## REQUIRED WORK
Please work out how many lines below contain the word "Garage", and reply with only that number.

* * *

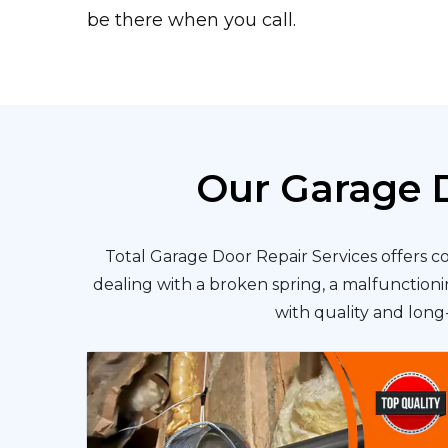
be there when you call.
Our Garage D
Total Garage Door Repair Services offers c
dealing with a broken spring, a malfunctionin
with quality and long-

* * *

## RESULT OF THE EXERCISE
2